HO: Do you have any recommendations for others who want to follow in your footsteps?

García: They really need to not only network with other women but with men, and they need to meet presidents. They need to go to professional development seminars. The American Council on Education does a great job in promoting women. They should apply for internships and apply for a grant somewhere and learn more about what it takes to be a Division I athletic director, or a vice president or a president. If they want to be mentored, they need to reach out. Women need to share their stories, their struggles, and I am sure that people will open up and try to help them out.

HO: What are the signs of a good coach?

García: A good coach is a good teacher. When you are teaching a class, you want the students to learn. It’s not about simply memorizing. I consider teachers who make students just memorize to be poor teachers. A good teacher wants students to understand concepts, and teachers must be productive, inspiring and engaging. We counsel coaches, and we teach the coaches to teach as well. Is it successful? I think it is when students leave and they’ve had a good experience, and they end up being good people. What they hopefully learn is to pass that on.

HO: You had served as the liaison to the admissions and financial aid offices and had taken on fundraising. Which is more challenging: fundraising or playing basketball?

García: Being on the court is always challenging. Fundraising for the women’s locker room was probably the easiest $75,000 I ever made. I like to fundraise. I want people to give back, so I just don’t want money but time as well. To share their stories with our student-athletes. Everybody knows I have a lot of passion. I want what’s best for St. Francis College.

HO: Tell me about a student who changed your life or affected your outlook.

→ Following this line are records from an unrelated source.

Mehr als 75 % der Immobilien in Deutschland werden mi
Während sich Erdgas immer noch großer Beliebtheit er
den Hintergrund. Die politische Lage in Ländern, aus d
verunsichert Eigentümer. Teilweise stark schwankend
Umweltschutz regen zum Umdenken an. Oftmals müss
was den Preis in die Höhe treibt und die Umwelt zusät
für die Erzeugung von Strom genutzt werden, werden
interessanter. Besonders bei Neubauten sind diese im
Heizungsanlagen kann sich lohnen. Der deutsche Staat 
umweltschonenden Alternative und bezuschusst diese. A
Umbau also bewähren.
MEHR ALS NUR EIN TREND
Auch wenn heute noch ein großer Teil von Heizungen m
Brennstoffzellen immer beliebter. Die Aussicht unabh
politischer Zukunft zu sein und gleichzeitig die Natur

García: I coached a point guard at St. Francis, Erinn Siemer. She was one of my students about 10 years ago, and she was hit by a drunk driver while crossing the street in Red Bank in New Jersey. They did not think she was going to live. I rushed to the hospital, and thereafter I visited her every day. She ended up making it. I was there when she first snapped out of a coma. It was so scary. She suffered some brain damage, and we have kept in touch. She married a baseball player that attended St. Francis College, Michael Jaworsky, and they now have two beautiful kids. This taught me a couple of things about living your life and believing in yourself. For her to give life, to bring more life into the world, it teaches you about what life is really about and how valuable it is.

HO: What honor or distinction has meant the most to you?

García: The MANA. It really made me feel so special to be able to thank my parents, and I have never been able to do that in front of so many people. There were about 300 there. It stays with me. I am very humbled by all of this. I get to meet so many amazing people. It was the greatest feeling to be up there and say, “Mom and Dad, this day is because of you.”

HO: What do you do for fun?

García: I enjoy riding my bike in Central Park, and I love golf.

HO: Any other personal and professional goals?

García: I would like to go back to school and get my Ph.D. And I would like to see if I could ever become a college vice president or a president someday. 

HO: Have you told the current president about that?

García: Not yet. I would like to be just like the former president [Dr. Macchiarola] or the current president, President Brendan Dugan. They’re just great mentors and great people.